My question relates to the minting process to create an NTF.
I might be wrong but the tokenization function can be compared to an hashing function which takes as input the media and outputs the token.
Yeah this actually already is a question, cause otherwise the main question maybe does not makes sense.
Assuming the comparison to an hash function makes sense and forgetting about collisions let's assume the following scenario: I create a digital artwork and the related NFT. It's published and sells somehow (hopefully :D).
Imagine Mr.XYZW is a well known digital artist who gets huge revenues from NFT, he sees my artwork, somehow he likes it but also thinks the artwork would look better if for example the colors simply get inverted. Here I'm just mentioning one of all the possible changes he could do, the point is that easily those changes could not even be noticeable to the human eye, but not to the tokenizer, which would in the end clearly create a different token.
Now the problem should be clear.
If what I said makes sense, how is it usually tackled? in case it doesn’t, please help me to understand.
Thank you
tokenization function can be compared to an hashing function which takes as input the media and outputs the token
This is an incorrect assumption.
You can compare an NFT collection (at least per the most widely used standard - ERC-721) to a key-value dictionary, where the key is an integer ID, and the value is a URL. The standard defines that the URL should lead to a JSON containing the token name, description, and image URL.
But there's no hashing function that would calculate the token parameters based on the image.
Each collection (holding several NFTs) is a smart contract deployed on a different address (e.g. 0x12345
).
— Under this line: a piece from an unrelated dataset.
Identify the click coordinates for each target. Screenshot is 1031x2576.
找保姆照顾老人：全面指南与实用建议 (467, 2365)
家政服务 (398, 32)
Also, each NFT within its collection has a unique ID (e.g. 1
).
Combination of the collection address and the token ID can be used as a unique identificator of each NFT (e.g. 0x12345 / 1
).
It's technically possible for multiple different NFTs (no matter whether they're in the same or different collections) to lead to very similar images or even the same image. But the combination of collection address and token ID is always unique.